> DIRECTIONS FOR THIS TASK: Pictures aside, can you reproduce the records word for word?

Start of DATASET RECORDS

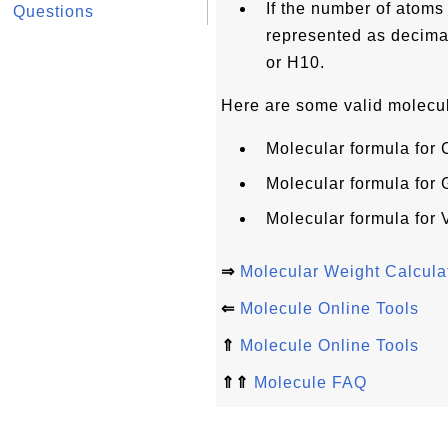
If the number of atoms o
Questions
represented as decimal
or H10.
Here are some valid molecul
Molecular formula for
Molecular formula for
Molecular formula for
⇒
Molecular Weight Calcula
⇐
Molecule Online Tools
⇑
Molecule Online Tools
⇑⇑
Molecule FAQ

End of DATASET RECORDS

> PROBLEM SOLUTION:
If the number of atoms o
Questions
represented as decimal
or H10.
Here are some valid molecul
Molecular formula for
Molecular formula for
Molecular formula for
⇒
Molecular Weight Calcula
⇐
Molecule Online Tools
⇑
Molecule Online Tools
⇑⇑
Molecule FAQ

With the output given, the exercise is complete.